Document structure recognition data:
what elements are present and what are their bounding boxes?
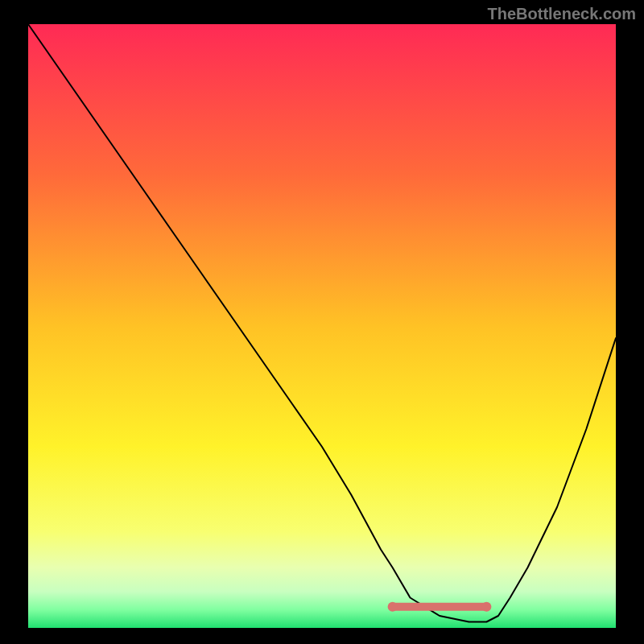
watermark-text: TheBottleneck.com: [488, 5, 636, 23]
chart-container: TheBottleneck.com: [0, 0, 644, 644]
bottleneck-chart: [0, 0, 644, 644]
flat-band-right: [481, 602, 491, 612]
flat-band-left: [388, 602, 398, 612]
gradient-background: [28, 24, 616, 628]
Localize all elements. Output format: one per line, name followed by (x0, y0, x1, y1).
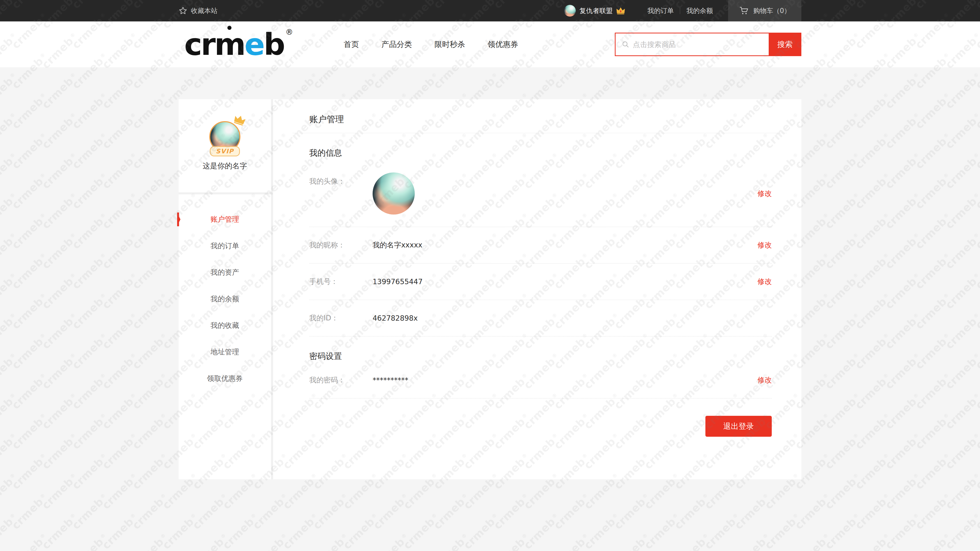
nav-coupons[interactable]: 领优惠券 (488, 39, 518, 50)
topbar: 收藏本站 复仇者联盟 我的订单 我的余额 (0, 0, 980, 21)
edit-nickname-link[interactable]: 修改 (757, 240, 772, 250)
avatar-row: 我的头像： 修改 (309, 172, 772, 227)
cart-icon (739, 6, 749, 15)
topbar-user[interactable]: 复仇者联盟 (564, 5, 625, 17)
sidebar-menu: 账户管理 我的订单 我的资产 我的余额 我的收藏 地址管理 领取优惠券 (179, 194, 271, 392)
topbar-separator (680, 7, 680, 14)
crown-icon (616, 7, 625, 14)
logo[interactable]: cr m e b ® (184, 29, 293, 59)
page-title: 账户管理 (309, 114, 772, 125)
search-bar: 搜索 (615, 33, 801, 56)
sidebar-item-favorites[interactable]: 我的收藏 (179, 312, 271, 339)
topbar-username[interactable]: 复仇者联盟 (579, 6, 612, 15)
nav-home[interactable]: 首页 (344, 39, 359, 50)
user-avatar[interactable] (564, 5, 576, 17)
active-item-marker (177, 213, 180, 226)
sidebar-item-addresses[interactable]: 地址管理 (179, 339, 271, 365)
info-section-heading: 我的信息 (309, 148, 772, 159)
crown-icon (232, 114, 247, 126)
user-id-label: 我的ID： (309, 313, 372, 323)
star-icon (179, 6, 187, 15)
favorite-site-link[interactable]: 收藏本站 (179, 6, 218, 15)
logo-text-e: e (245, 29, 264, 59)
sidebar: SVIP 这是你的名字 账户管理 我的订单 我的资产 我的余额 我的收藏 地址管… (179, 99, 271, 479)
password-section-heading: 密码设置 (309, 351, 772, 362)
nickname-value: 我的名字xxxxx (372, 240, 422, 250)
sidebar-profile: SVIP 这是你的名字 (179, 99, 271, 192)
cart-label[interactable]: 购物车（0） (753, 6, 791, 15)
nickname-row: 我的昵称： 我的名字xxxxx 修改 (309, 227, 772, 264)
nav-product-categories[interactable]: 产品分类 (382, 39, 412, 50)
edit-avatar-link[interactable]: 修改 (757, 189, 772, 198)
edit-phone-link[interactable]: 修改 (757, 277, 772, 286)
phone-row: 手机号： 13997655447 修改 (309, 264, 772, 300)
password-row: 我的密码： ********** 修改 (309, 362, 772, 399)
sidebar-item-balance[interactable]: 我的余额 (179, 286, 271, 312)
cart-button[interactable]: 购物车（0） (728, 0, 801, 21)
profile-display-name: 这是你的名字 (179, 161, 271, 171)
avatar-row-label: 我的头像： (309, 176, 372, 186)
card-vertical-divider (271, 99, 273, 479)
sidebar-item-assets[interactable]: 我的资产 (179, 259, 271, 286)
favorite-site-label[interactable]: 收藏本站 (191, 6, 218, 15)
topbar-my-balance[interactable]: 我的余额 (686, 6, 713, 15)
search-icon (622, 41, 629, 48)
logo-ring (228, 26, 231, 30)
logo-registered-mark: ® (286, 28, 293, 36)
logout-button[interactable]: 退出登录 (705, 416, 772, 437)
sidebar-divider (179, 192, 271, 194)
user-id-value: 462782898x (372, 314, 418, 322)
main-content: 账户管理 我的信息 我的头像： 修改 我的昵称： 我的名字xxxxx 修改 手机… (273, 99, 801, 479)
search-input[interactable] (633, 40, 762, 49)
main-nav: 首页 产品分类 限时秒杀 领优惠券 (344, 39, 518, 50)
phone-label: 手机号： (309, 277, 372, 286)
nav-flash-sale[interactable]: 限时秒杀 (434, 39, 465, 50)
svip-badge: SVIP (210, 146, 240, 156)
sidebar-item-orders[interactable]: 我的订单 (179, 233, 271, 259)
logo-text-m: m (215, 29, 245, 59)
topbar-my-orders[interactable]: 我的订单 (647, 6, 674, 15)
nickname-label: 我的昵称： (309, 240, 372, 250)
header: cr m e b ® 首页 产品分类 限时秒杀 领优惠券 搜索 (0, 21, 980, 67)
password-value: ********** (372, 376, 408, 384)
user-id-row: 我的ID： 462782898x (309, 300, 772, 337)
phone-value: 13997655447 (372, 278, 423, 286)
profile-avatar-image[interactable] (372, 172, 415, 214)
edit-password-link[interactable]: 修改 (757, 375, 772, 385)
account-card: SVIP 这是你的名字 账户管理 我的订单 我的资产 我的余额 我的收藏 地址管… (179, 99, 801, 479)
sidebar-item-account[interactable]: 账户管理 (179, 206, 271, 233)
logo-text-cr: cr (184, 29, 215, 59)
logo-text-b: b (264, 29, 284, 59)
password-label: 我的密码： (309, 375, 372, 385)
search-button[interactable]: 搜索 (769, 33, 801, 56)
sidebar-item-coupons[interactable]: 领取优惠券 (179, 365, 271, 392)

- **Task brief**:
Without carrying over any picture, write out the entries above once more, exactly.

- **The completed task**:
what elements are present and what are their bounding boxes?
watermark-text: TheBottleneck.com: [488, 5, 636, 23]
chart-container: TheBottleneck.com: [0, 0, 644, 644]
bottleneck-chart: [0, 0, 644, 644]
flat-band-right: [481, 602, 491, 612]
flat-band-left: [388, 602, 398, 612]
gradient-background: [28, 24, 616, 628]
Localize all elements. Output format: one per line, name followed by (x0, y0, x1, y1).
nav-coupons[interactable]: 领优惠券 (488, 39, 518, 50)
topbar: 收藏本站 复仇者联盟 我的订单 我的余额 (0, 0, 980, 21)
edit-nickname-link[interactable]: 修改 (757, 240, 772, 250)
avatar-row: 我的头像： 修改 (309, 172, 772, 227)
cart-icon (739, 6, 749, 15)
topbar-user[interactable]: 复仇者联盟 (564, 5, 625, 17)
sidebar-menu: 账户管理 我的订单 我的资产 我的余额 我的收藏 地址管理 领取优惠券 (179, 194, 271, 392)
topbar-separator (680, 7, 680, 14)
crown-icon (616, 7, 625, 14)
logo[interactable]: cr m e b ® (184, 29, 293, 59)
page-title: 账户管理 (309, 114, 772, 125)
search-bar: 搜索 (615, 33, 801, 56)
sidebar-item-favorites[interactable]: 我的收藏 (179, 312, 271, 339)
topbar-username[interactable]: 复仇者联盟 (579, 6, 612, 15)
nav-home[interactable]: 首页 (344, 39, 359, 50)
user-avatar[interactable] (564, 5, 576, 17)
active-item-marker (177, 213, 180, 226)
sidebar-item-addresses[interactable]: 地址管理 (179, 339, 271, 365)
info-section-heading: 我的信息 (309, 148, 772, 159)
crown-icon (232, 114, 247, 126)
user-id-label: 我的ID： (309, 313, 372, 323)
star-icon (179, 6, 187, 15)
favorite-site-link[interactable]: 收藏本站 (179, 6, 218, 15)
logo-text-e: e (245, 29, 264, 59)
sidebar: SVIP 这是你的名字 账户管理 我的订单 我的资产 我的余额 我的收藏 地址管… (179, 99, 271, 479)
password-section-heading: 密码设置 (309, 351, 772, 362)
nickname-value: 我的名字xxxxx (372, 240, 422, 250)
sidebar-profile: SVIP 这是你的名字 (179, 99, 271, 192)
cart-label[interactable]: 购物车（0） (753, 6, 791, 15)
nickname-row: 我的昵称： 我的名字xxxxx 修改 (309, 227, 772, 264)
nav-product-categories[interactable]: 产品分类 (382, 39, 412, 50)
edit-avatar-link[interactable]: 修改 (757, 189, 772, 198)
edit-phone-link[interactable]: 修改 (757, 277, 772, 286)
phone-row: 手机号： 13997655447 修改 (309, 264, 772, 300)
password-row: 我的密码： ********** 修改 (309, 362, 772, 399)
sidebar-item-balance[interactable]: 我的余额 (179, 286, 271, 312)
cart-button[interactable]: 购物车（0） (728, 0, 801, 21)
profile-display-name: 这是你的名字 (179, 161, 271, 171)
avatar-row-label: 我的头像： (309, 176, 372, 186)
card-vertical-divider (271, 99, 273, 479)
sidebar-item-assets[interactable]: 我的资产 (179, 259, 271, 286)
favorite-site-label[interactable]: 收藏本站 (191, 6, 218, 15)
topbar-my-balance[interactable]: 我的余额 (686, 6, 713, 15)
search-icon (622, 41, 629, 48)
logo-ring (228, 26, 231, 30)
logo-registered-mark: ® (286, 28, 293, 36)
logout-button[interactable]: 退出登录 (705, 416, 772, 437)
sidebar-divider (179, 192, 271, 194)
user-id-value: 462782898x (372, 314, 418, 322)
main-content: 账户管理 我的信息 我的头像： 修改 我的昵称： 我的名字xxxxx 修改 手机… (273, 99, 801, 479)
search-input[interactable] (633, 40, 762, 49)
main-nav: 首页 产品分类 限时秒杀 领优惠券 (344, 39, 518, 50)
phone-label: 手机号： (309, 277, 372, 286)
nav-flash-sale[interactable]: 限时秒杀 (434, 39, 465, 50)
svip-badge: SVIP (210, 146, 240, 156)
sidebar-item-orders[interactable]: 我的订单 (179, 233, 271, 259)
logo-text-m: m (215, 29, 245, 59)
topbar-my-orders[interactable]: 我的订单 (647, 6, 674, 15)
nickname-label: 我的昵称： (309, 240, 372, 250)
header: cr m e b ® 首页 产品分类 限时秒杀 领优惠券 搜索 (0, 21, 980, 67)
password-value: ********** (372, 376, 408, 384)
user-id-row: 我的ID： 462782898x (309, 300, 772, 337)
phone-value: 13997655447 (372, 278, 423, 286)
profile-avatar-image[interactable] (372, 172, 415, 214)
edit-password-link[interactable]: 修改 (757, 375, 772, 385)
account-card: SVIP 这是你的名字 账户管理 我的订单 我的资产 我的余额 我的收藏 地址管… (179, 99, 801, 479)
sidebar-item-account[interactable]: 账户管理 (179, 206, 271, 233)
logo-text-cr: cr (184, 29, 215, 59)
logo-text-b: b (264, 29, 284, 59)
password-label: 我的密码： (309, 375, 372, 385)
search-button[interactable]: 搜索 (769, 33, 801, 56)
sidebar-item-coupons[interactable]: 领取优惠券 (179, 365, 271, 392)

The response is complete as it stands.